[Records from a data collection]
>>>>
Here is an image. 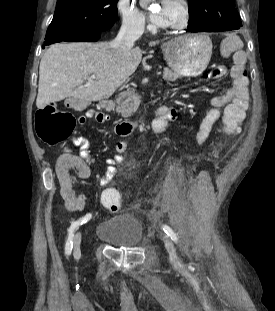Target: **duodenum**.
Listing matches in <instances>:
<instances>
[{
    "instance_id": "410a0bca",
    "label": "duodenum",
    "mask_w": 275,
    "mask_h": 311,
    "mask_svg": "<svg viewBox=\"0 0 275 311\" xmlns=\"http://www.w3.org/2000/svg\"><path fill=\"white\" fill-rule=\"evenodd\" d=\"M101 105L107 109H112L114 107V101L112 99H103ZM157 110H164V108L161 106ZM136 126L137 124L135 122L123 121L115 125V130L117 134L125 136L133 132Z\"/></svg>"
}]
</instances>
<<<<
* WHAT TO PRODUCE
Find every line above where the word "instances" occurs, and copy that line.

* RESPONSE
Listing matches in <instances>:
<instances>
</instances>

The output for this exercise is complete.